Bouygues Telecom’s revenue remained stable in the second quarter at €1.1 billion, although it was down by one per cent to €2.2 billion in the first half of 2015. But the operator made a loss of €66 million in the first half of 2015, against a £5 million net profit in 2014 (a restated figure).

However parent Bouygues saw sufficient good news to revise upwards the operator’s full-year guidance: Ebitda is expected to rise to around €750 million in 2015, compared with €694 million in 2014 and the stable target announced on 13 May 2015. The target of €300 million of savings in 2016 versus end-2013 will be “significantly outstripped”.

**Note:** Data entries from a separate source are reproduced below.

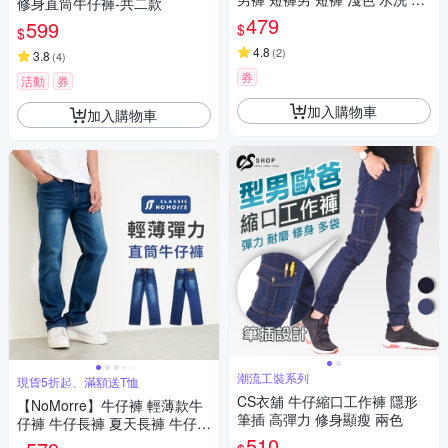
修身直筒牛仔褲-共二款
壞 磨破 水泥灰 M-3L 台灣現貨
479
599
$
$
#8036
4.8
(
2
)
3.8
(
4
)
券
活動
券
加入購物車
加入購物車
潮流工裝系列
現貨5折起、滿額送T恤
CS衣舖 牛仔縮口工作褲 隱形
【NoMorre】牛仔褲 輕薄款牛
筆插 高彈力 修身顯瘦 兩色
仔褲 牛仔長褲 夏天長褲 牛仔褲
男 輕薄彈力水洗牛仔布 L-4L 台
510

The company also said its ongoing transformation strategy and network sharing with Numericable-SFR is likely to create non-current charges of around €200 million, which will impact operating profit.

The basis for the full-year revision is tight controls of costs and a strong commercial performance that saw its total mobile base increase by 160,000 in the three months to the end of June. Its total base is 11.27 million. The operator has pushed hard to attract 4G customers, who now account for 42 per cent of the total base, or 4.1 million. 4G penetration was only 19 per cent at end-June 2014.

Rivals
The arrival of Free Mobile in France’s mobile market triggered harsh competition between the newcomer and the country’s three operators Orange, SFR and Bouygues Telecom.

Attempts at consolidation failed, leaving Bouygues Telecom to adopt a radical strategy last summer that involved job losses and a focus on 4G. This approach now seems to be making some progress.

At the group level, parent Bouygues saw a one per cent fall in first-half revenue to €15.1 billion. The loss attributable to the group (excluding extraordinary items) was €4 million, an improvement from €20 million in 2014 (a restated figure).